What is an Edge? Good question. An Edge defines the relationship between two Nodes. A Node is a thing, noun, or concept – like Store. In my diagram below, the Wants Edge in between the Store and Product Nodes. You would write it as Store–(Wants)->Product and it means to define which Store Wants which Product.

The puzzle here is the Must_Use Edge. In my diagram below, this Edge is between Store and Warehouse and it means to define which Warehouse a Store can use when ordering certain Products. This is special because it references three Nodes: Store, Warehouse and Product. To make this work, the Must_Use Edge must include a field referencing the relevant Product Id.

Adding this value is easy, but it means the Edge rows multiply by the number of Products in the catalog – and with some businesses that can mean hundreds of thousands of products. It also introduces a kind of inferred relationship that doesn’t have a standard representation when drawing a Graph. In the diagram below, I indicate the special relationship in red.

image

How to maintain high performance with this pattern?

This is a worthwhile question because with so many more rows there is a potential impact. Here are the three things you can do to help:

  1. Add a Unique Clustered Index on Edge($from_id, $to_id)
  2. Add an Unclustered Index on Edge(ProductId)
  3. Add an Unclustered Index on Node(ProductId)

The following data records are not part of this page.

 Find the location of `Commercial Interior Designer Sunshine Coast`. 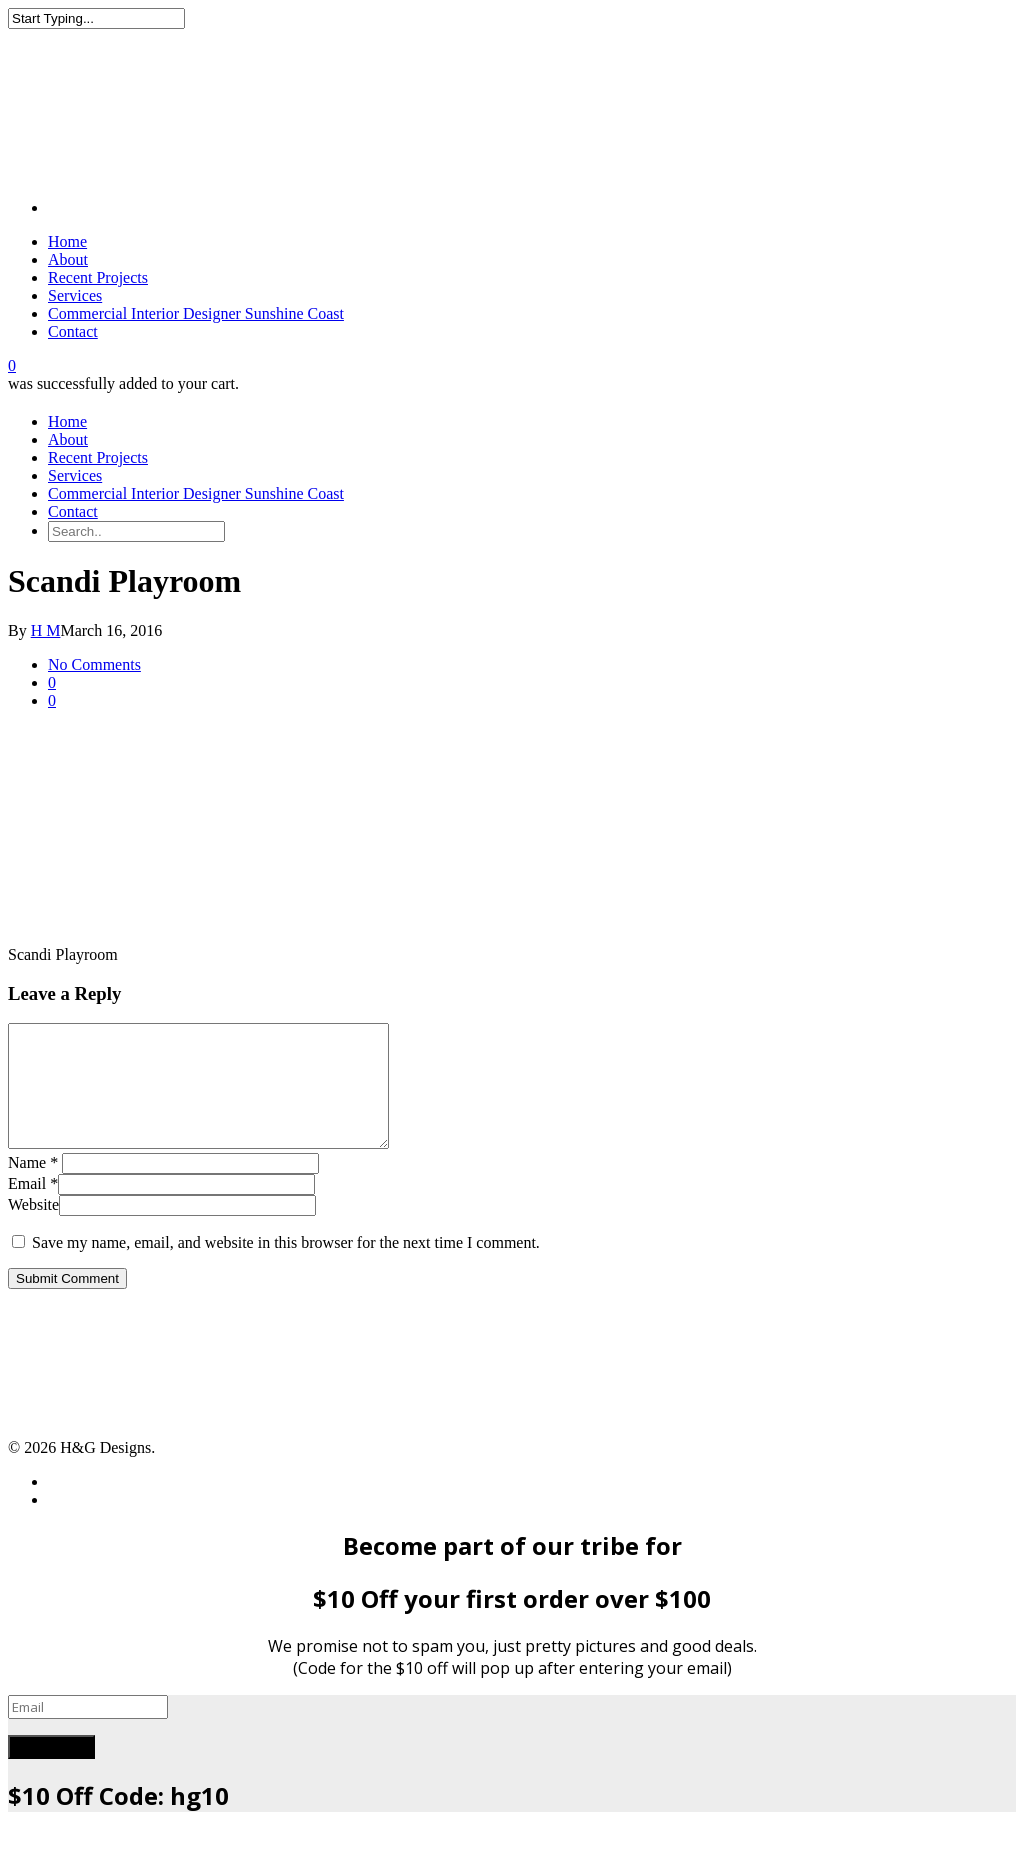 Commercial Interior Designer Sunshine Coast is located at coordinates (196, 313). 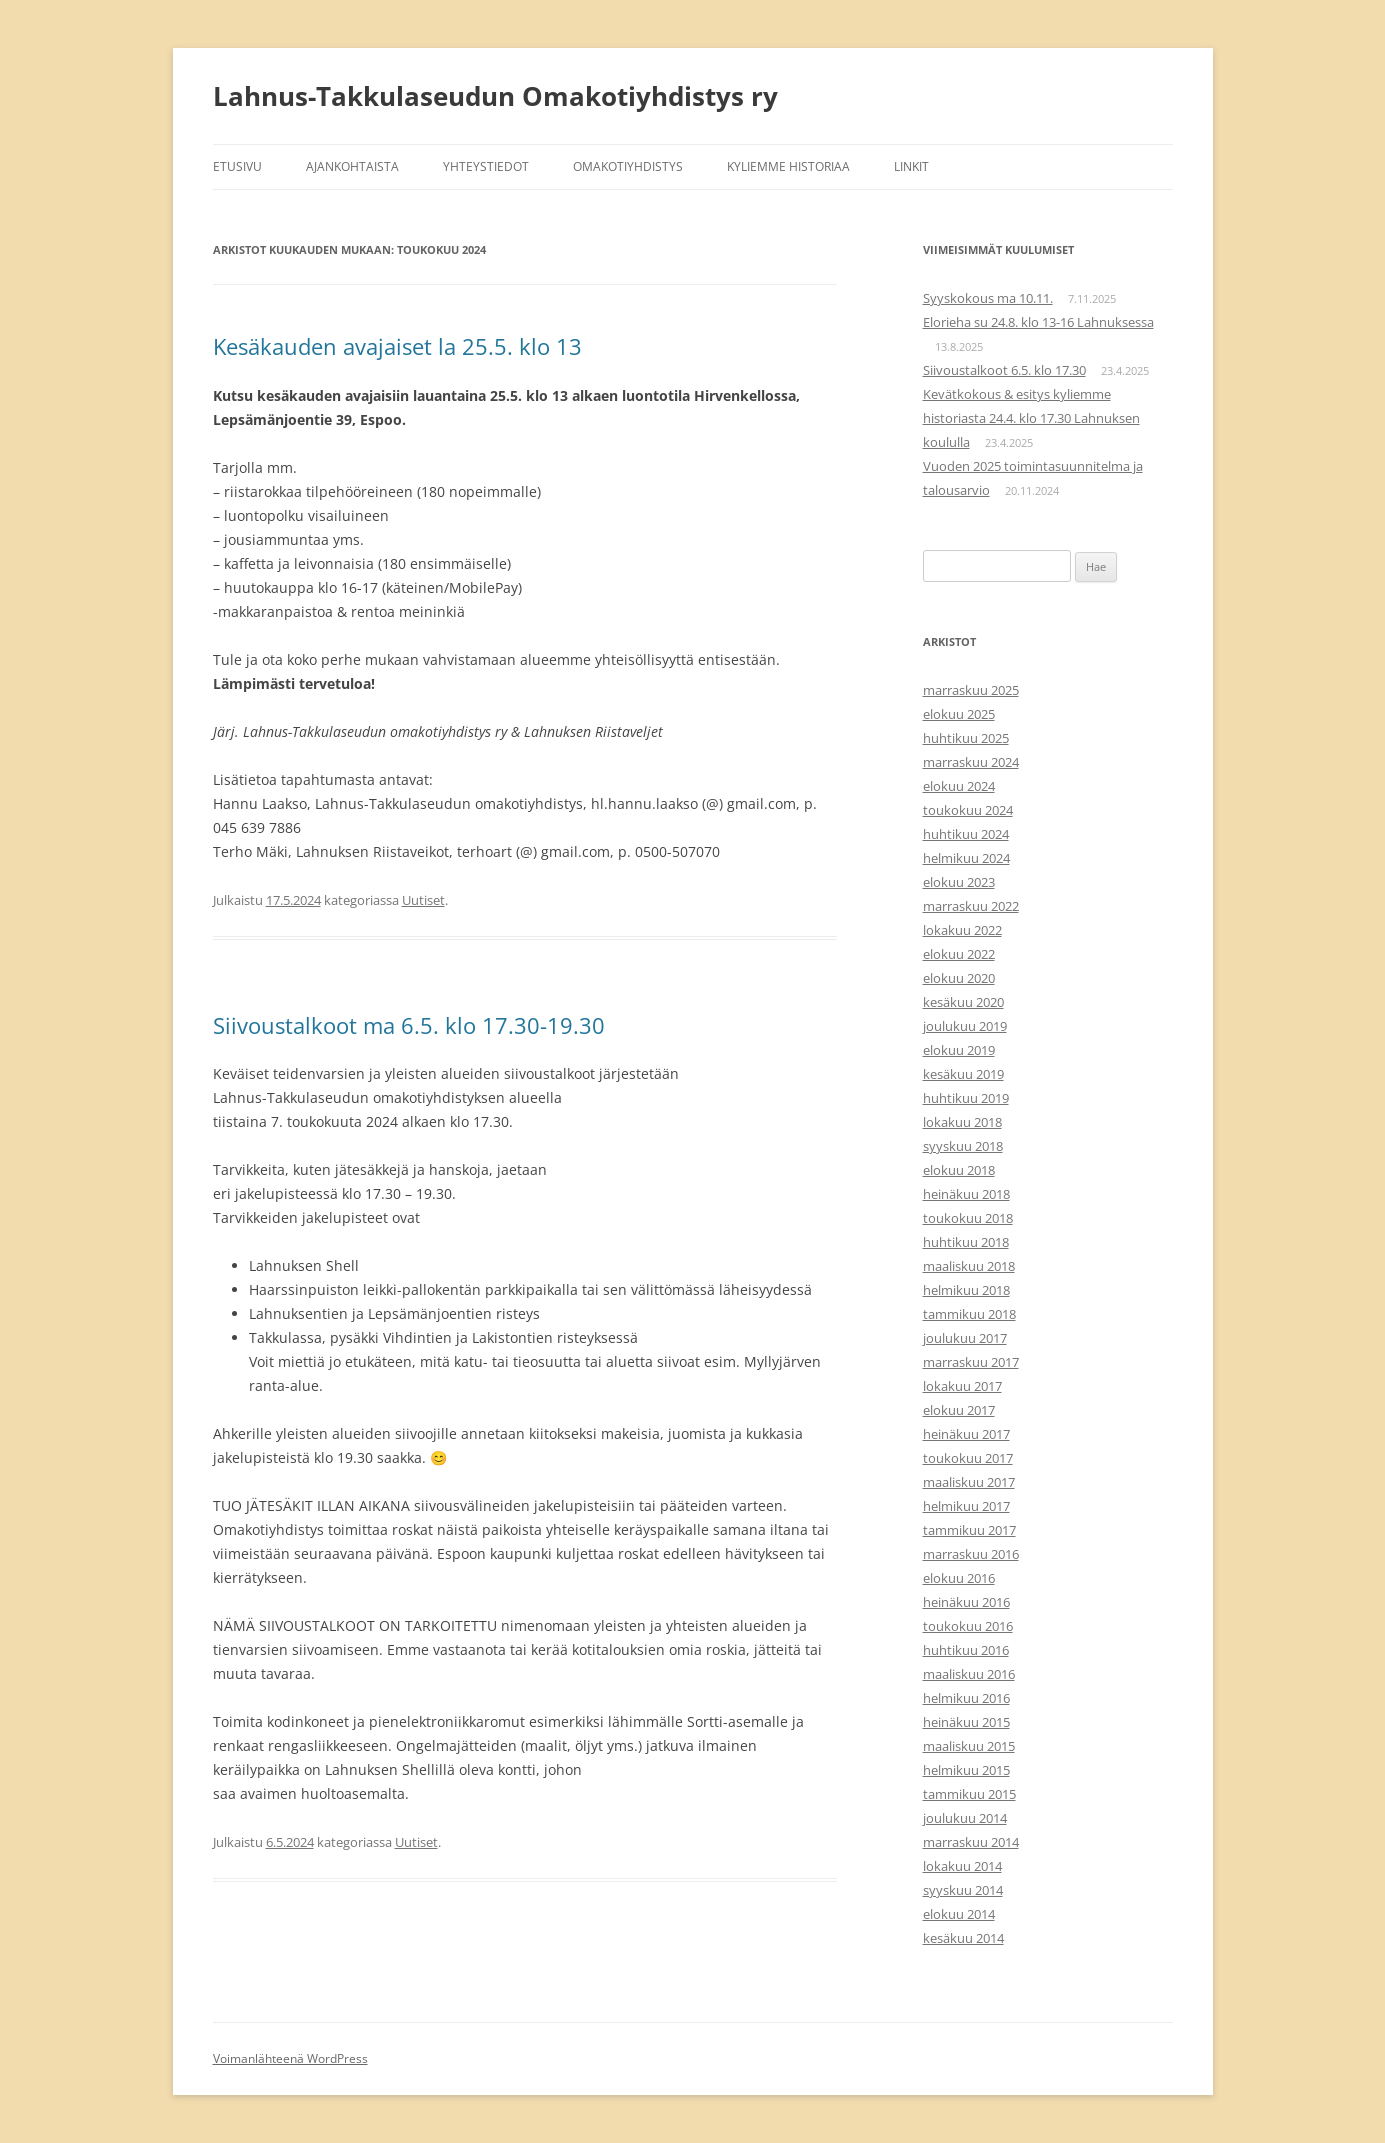 The width and height of the screenshot is (1385, 2143). I want to click on Syyskokous ma 10.11., so click(988, 298).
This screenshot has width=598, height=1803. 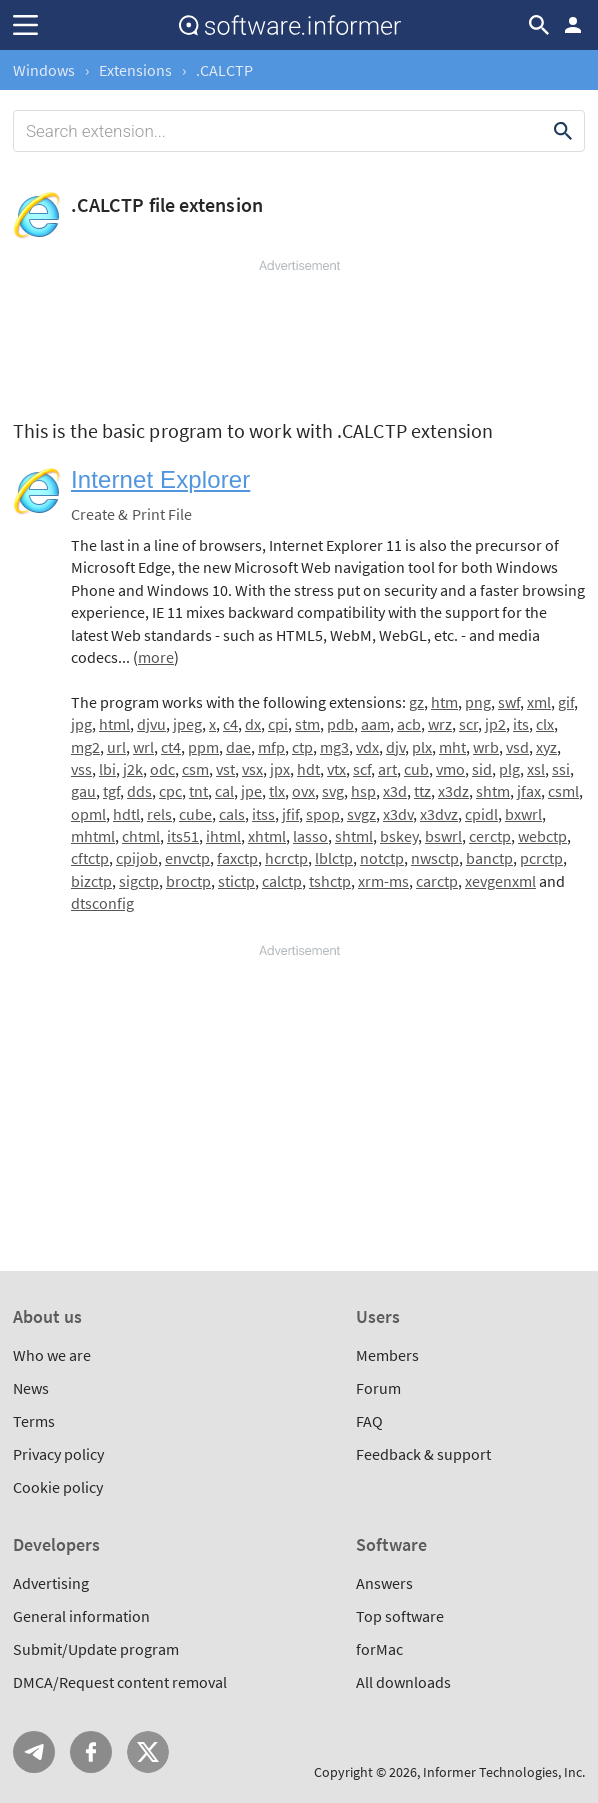 What do you see at coordinates (422, 747) in the screenshot?
I see `plx` at bounding box center [422, 747].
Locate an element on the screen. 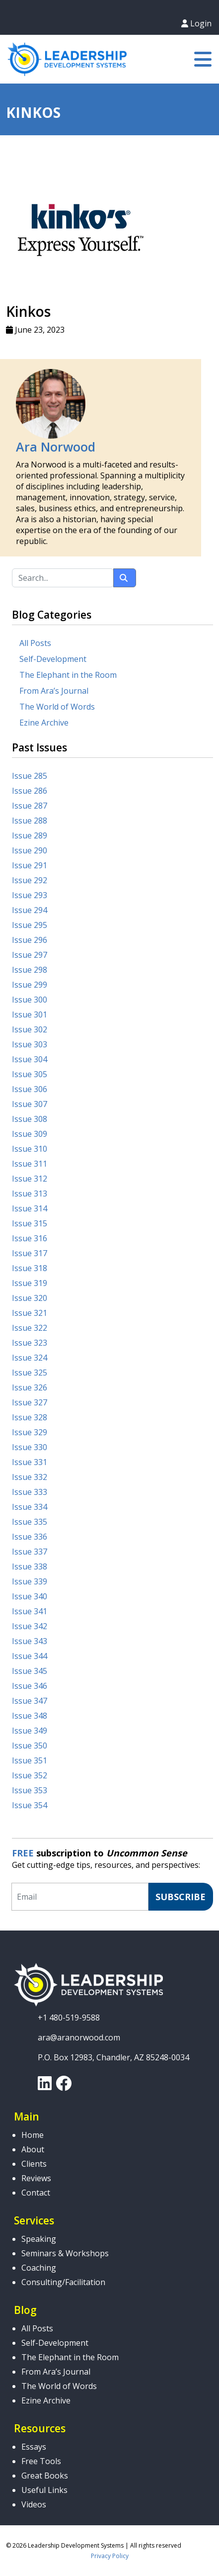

I want to say one quick thing about #1 in the list above, that is to add a Unique Clustered Index on the To/From columns of the Edge. Why do that? Developers might intuit that SQL Graph automatically adds this index on every Edge but it does not. It is an important Index to add to every single Edge, not just Edges in this unique scenario. Good tip!

---

CODE SAMPLE. Here’s the Gist.

---

Scenario

  1. Every Store (wants) every Product
  2. Every Warehouse (Has) every Product
  3. Stores (Must_Use) certain Warehouses for certain Products.

Problem

  1. A graph Edge only references two Nodes: from & to
  2. How can we constrain an Edge to a third Node (Product)

Solution

  1. Add ProductId to Product Node
  2. Add ProductId to (Must_Use) Edge

Considerations

What if there are thousands of Stores, Hundreds of Warehouses, and Hundreds of Thousands of Products? The number of (Must_Use) Edge rows would be like # of Stores x # of Warehouses x # of Products. This could make the edge have millions of rows. With performance as a consideration, is this the only way? Answer: Yes, I think it is.

image